> [What you will do]:
Emit the data below verbatim, stripping out any pictures.

[Opening Supplied entries section]

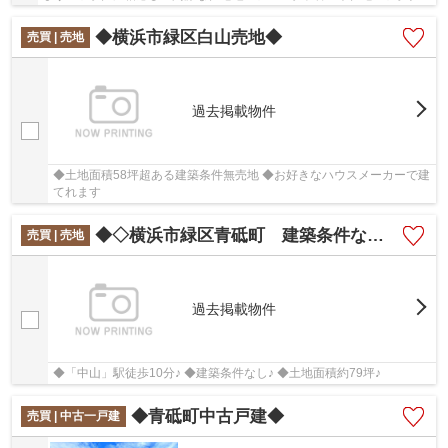
まで5分圏内にあります♪
◆横浜市緑区白山売地◆
売買 | 売地
過去掲載物件
◆土地面積58坪超ある建築条件無売地 ◆お好きなハウスメーカーで建
てれます
◆◇横浜市緑区青砥町 建築条件なし売地◇◆
売買 | 売地
過去掲載物件
◆「中山」駅徒歩10分♪ ◆建築条件なし♪ ◆土地面積約79坪♪
◆青砥町中古戸建◆
売買 | 中古一戸建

[Closing Supplied entries section]

> [Answer below]:
まで5分圏内にあります♪
◆横浜市緑区白山売地◆
売買 | 売地
過去掲載物件
◆土地面積58坪超ある建築条件無売地 ◆お好きなハウスメーカーで建
てれます
◆◇横浜市緑区青砥町 建築条件なし売地◇◆
売買 | 売地
過去掲載物件
◆「中山」駅徒歩10分♪ ◆建築条件なし♪ ◆土地面積約79坪♪
◆青砥町中古戸建◆
売買 | 中古一戸建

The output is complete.